The case, Kyllo v. United States, No. 99-8508, was a federal drug
prosecution that began in 1992, when two federal agents trained a device
called Agema Thermovision 210 on a home in Florence, Ore., where, on the
basis of tips and utility bills, they believed marijuana was being grown
under high-intensity lamps. While the imager cannot see through walls,
it can detect hot spots, and in this case disclosed that part of the
roof and a side wall were warmer than the rest of the building and the
The agents used that information to get a warrant to enter and search
the home, where they found more than 100 marijuana plants growing under
halide lights. The resident, Danny Kyllo, entered a conditional guilty
plea while continuing to contest the validity of the search. He served
one month in jail.
When Mr. Kyllo's Supreme Court appeal was argued in February, the
government strongly defended use of thermal imagers on the ground that
in detecting heat loss, the devices neither reveal private information
nor violate the "reasonable expectation of privacy" that is
the Supreme Court's test under the Fourth Amendment.
But in the home, Justice Scalia said today "all details are
intimate details, because the entire area is held safe from prying
government eyes." Noting that the court's precedents draw "a
firm line at the entrance to the house," he added, "That line,
we think, must be not only firm but also bright."
Despite its forceful language, the decision was undoubtedly not the
court's final word on the subject of privacy and technology. Justice
Scalia's emphasis on the home raised the prospect that warrantless
imaging of other locations might be upheld. And it is far from clear
under the court's precedents that a person in a home that belonged to
someone else would have standing to challenge the use of an imager.

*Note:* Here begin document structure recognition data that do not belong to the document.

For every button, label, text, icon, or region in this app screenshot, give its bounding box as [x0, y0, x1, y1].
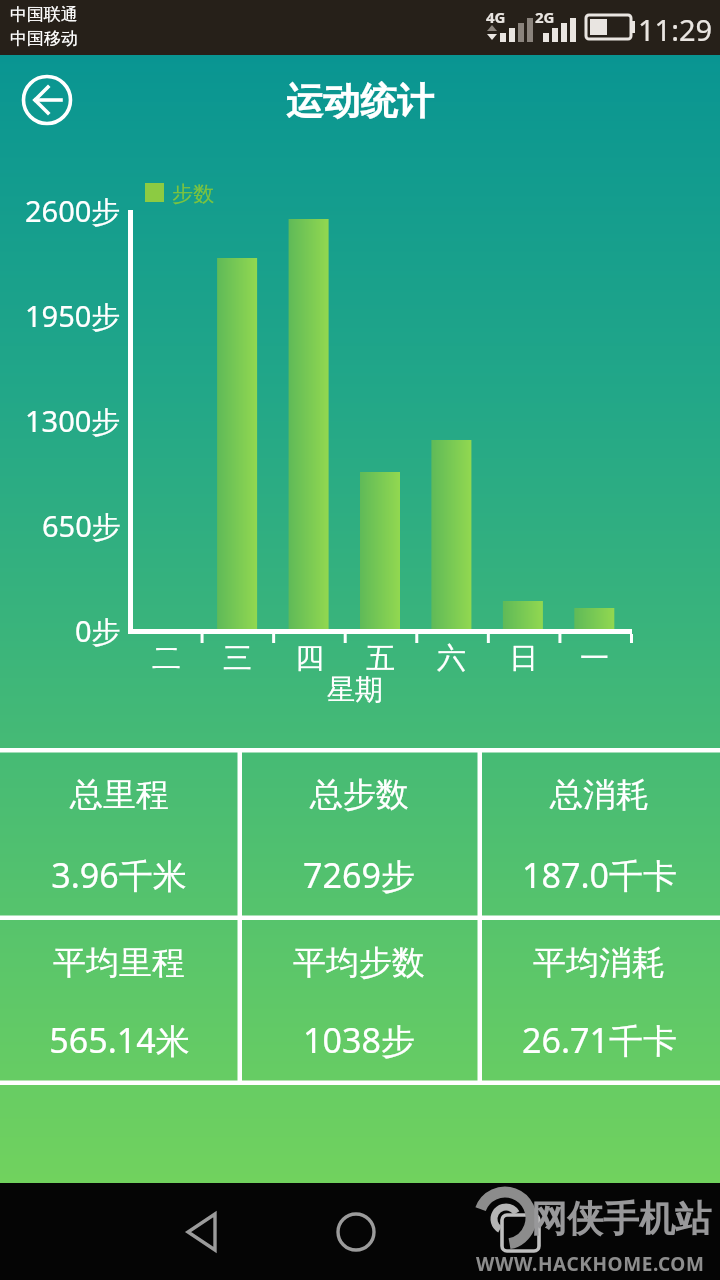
- button[interactable]: [160, 1192, 245, 1272]
- staticText: 平均里程: [53, 942, 185, 984]
- staticText: 中国移动: [10, 28, 78, 49]
- staticText: 26.71千卡: [522, 1017, 677, 1063]
- staticText: 11:29: [638, 10, 713, 49]
- button[interactable]: [315, 1192, 400, 1272]
- staticText: 187.0千卡: [522, 852, 677, 898]
- staticText: 中国联通: [10, 4, 78, 25]
- staticText: 网侠手机站: [531, 1196, 711, 1241]
- staticText: 二: [152, 640, 181, 677]
- button[interactable]: [470, 1192, 555, 1272]
- button[interactable]: [240, 752, 478, 916]
- staticText: 平均步数: [293, 942, 425, 984]
- staticText: 运动统计: [286, 78, 434, 125]
- staticText: 一: [580, 640, 609, 677]
- staticText: 三: [223, 640, 252, 677]
- staticText: WWW.HACKHOME.COM: [476, 1251, 705, 1277]
- staticText: 星期: [327, 672, 383, 707]
- staticText: 4G: [486, 7, 506, 27]
- staticText: 总里程: [70, 774, 169, 816]
- staticText: 650步: [42, 506, 121, 546]
- button[interactable]: [0, 752, 238, 916]
- staticText: 六: [437, 640, 466, 677]
- button[interactable]: [480, 752, 718, 916]
- staticText: 日: [509, 640, 538, 677]
- staticText: 3.96千米: [51, 852, 187, 898]
- staticText: 2600步: [25, 191, 121, 231]
- staticText: 五: [366, 640, 395, 677]
- staticText: 7269步: [303, 852, 415, 898]
- staticText: 565.14米: [49, 1017, 190, 1063]
- staticText: 1300步: [25, 401, 121, 441]
- staticText: 0步: [75, 611, 121, 651]
- button[interactable]: [15, 68, 79, 132]
- staticText: 步数: [172, 181, 214, 207]
- staticText: 1038步: [303, 1017, 415, 1063]
- staticText: 总消耗: [550, 774, 649, 816]
- staticText: 平均消耗: [533, 942, 665, 984]
- staticText: 总步数: [310, 774, 409, 816]
- staticText: 2G: [535, 7, 555, 27]
- staticText: 四: [295, 640, 324, 677]
- staticText: 1950步: [25, 296, 121, 336]
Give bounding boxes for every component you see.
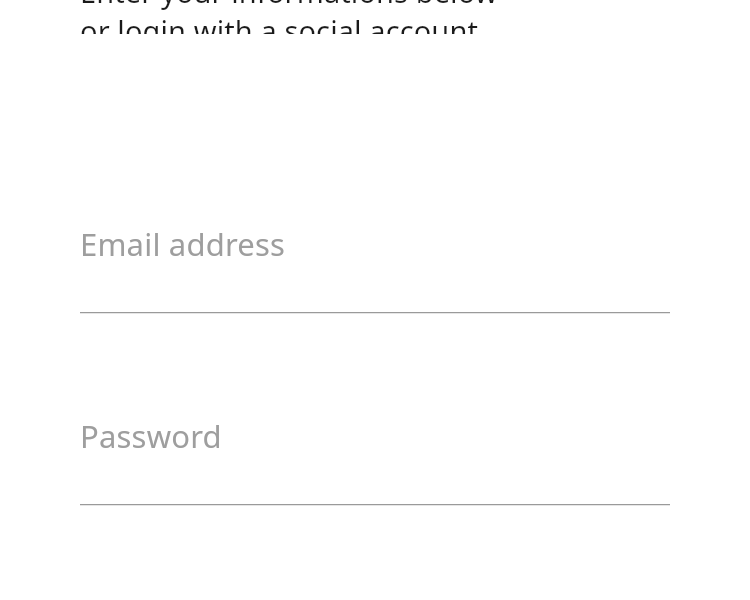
button[interactable]: Enter your informations below or login w… bbox=[80, 0, 670, 34]
staticText: Email address bbox=[80, 223, 286, 265]
staticText: Enter your informations below or login w… bbox=[80, 0, 498, 34]
staticText: Password bbox=[80, 415, 222, 457]
button[interactable]: Password bbox=[80, 415, 670, 506]
button[interactable]: Email address bbox=[80, 223, 670, 314]
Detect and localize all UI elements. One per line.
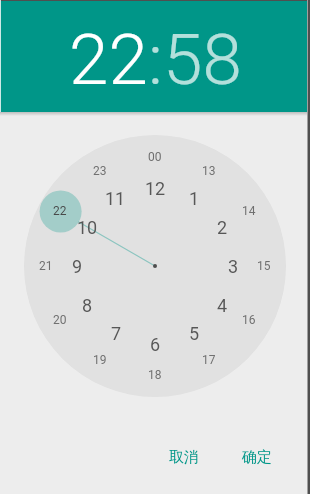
button[interactable]: 19 <box>88 350 112 370</box>
staticText: 20 <box>53 313 67 327</box>
button[interactable]: 22 <box>48 201 72 221</box>
staticText: 取消 <box>169 448 199 467</box>
staticText: 11 <box>105 188 126 209</box>
button[interactable]: 2 <box>208 215 236 239</box>
button[interactable]: 21 <box>34 256 58 276</box>
staticText: 12 <box>145 178 166 199</box>
button[interactable]: 3 <box>219 254 247 278</box>
staticText: 1 <box>189 188 200 209</box>
button[interactable]: 4 <box>208 293 236 317</box>
staticText: : <box>148 18 163 101</box>
staticText: 22 <box>53 204 67 218</box>
button[interactable]: 6 <box>141 332 169 356</box>
staticText: 00 <box>148 150 162 164</box>
button[interactable]: 7 <box>102 321 130 345</box>
staticText: 19 <box>93 353 107 367</box>
staticText: 23 <box>93 164 107 178</box>
button[interactable]: 确定 <box>224 439 290 475</box>
staticText: 8 <box>82 295 93 316</box>
button[interactable]: 12 <box>141 176 169 200</box>
staticText: 7 <box>111 323 122 344</box>
button[interactable]: 15 <box>252 256 276 276</box>
staticText: 21 <box>39 259 53 273</box>
button[interactable]: 00 <box>143 147 167 167</box>
staticText: 6 <box>150 334 161 355</box>
button[interactable]: 58 <box>163 18 242 101</box>
button[interactable]: 20 <box>48 310 72 330</box>
button[interactable]: 1 <box>180 186 208 210</box>
staticText: 确定 <box>242 448 272 467</box>
staticText: 14 <box>242 204 256 218</box>
button[interactable]: 8 <box>73 293 101 317</box>
button[interactable]: 17 <box>197 350 221 370</box>
button[interactable]: 16 <box>237 310 261 330</box>
staticText: 13 <box>202 164 216 178</box>
staticText: 17 <box>202 353 216 367</box>
button[interactable]: 22 <box>69 18 148 101</box>
staticText: 3 <box>228 256 239 277</box>
staticText: 5 <box>189 323 200 344</box>
button[interactable]: 13 <box>197 161 221 181</box>
staticText: 16 <box>242 313 256 327</box>
button[interactable]: 14 <box>237 201 261 221</box>
button[interactable]: 23 <box>88 161 112 181</box>
staticText: 15 <box>257 259 271 273</box>
button[interactable]: 5 <box>180 321 208 345</box>
staticText: 4 <box>217 295 228 316</box>
button[interactable]: 10 <box>73 215 101 239</box>
staticText: 18 <box>148 368 162 382</box>
staticText: 2 <box>217 217 228 238</box>
button[interactable]: 11 <box>101 186 129 210</box>
staticText: 9 <box>72 256 83 277</box>
button[interactable]: 取消 <box>151 439 217 475</box>
button[interactable]: 9 <box>63 254 91 278</box>
button[interactable]: 18 <box>143 365 167 385</box>
staticText: 10 <box>77 217 98 238</box>
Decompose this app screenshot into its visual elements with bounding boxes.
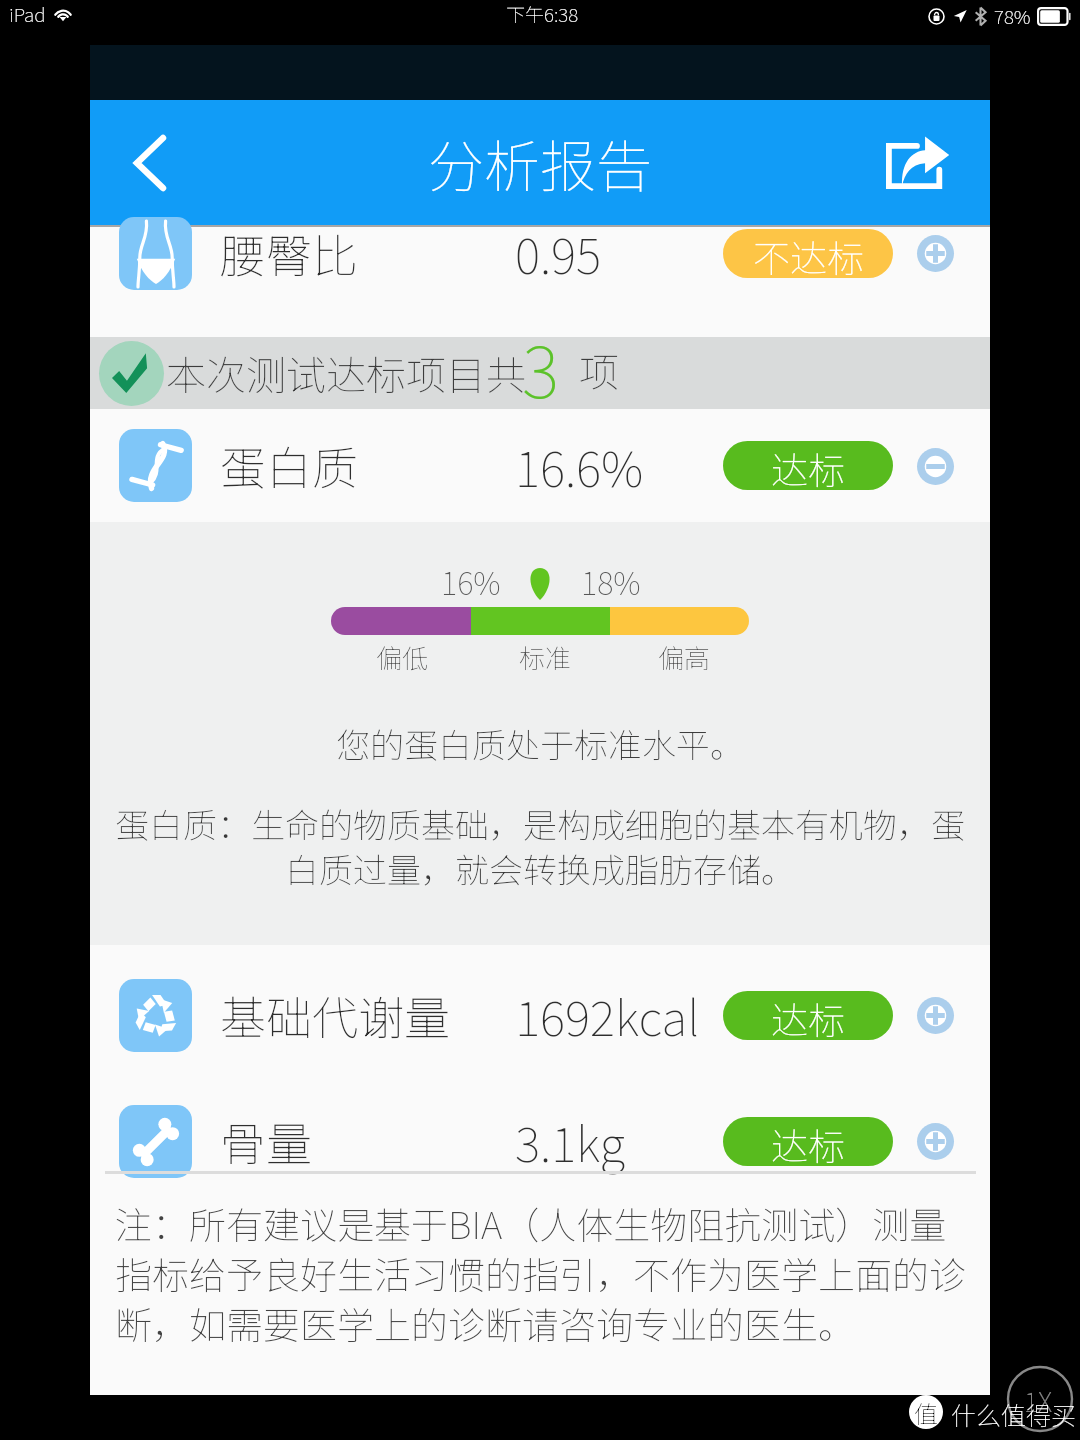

Further, the majority limited its holding to devices that are
"not in general public use," without explaining that
limitation. In his dissenting opinion, Justice Stevens said this
limitation was "somewhat perverse because it seems likely that the
threat to privacy will grow, rather than recede, as the use of intrusive
equipment becomes more readily available."
Nonetheless, the decision was important and "surprisingly
broad," said James J. Tomkovicz, a law professor at the University
of Iowa who filed a brief for the National Association of Criminal
Defense Lawyers and the American Civil Liberties Union.
"It was important for the court to say that there are general
limits on the ability of technological developments to erode Fourth
Amendment privacy," he said in an interview.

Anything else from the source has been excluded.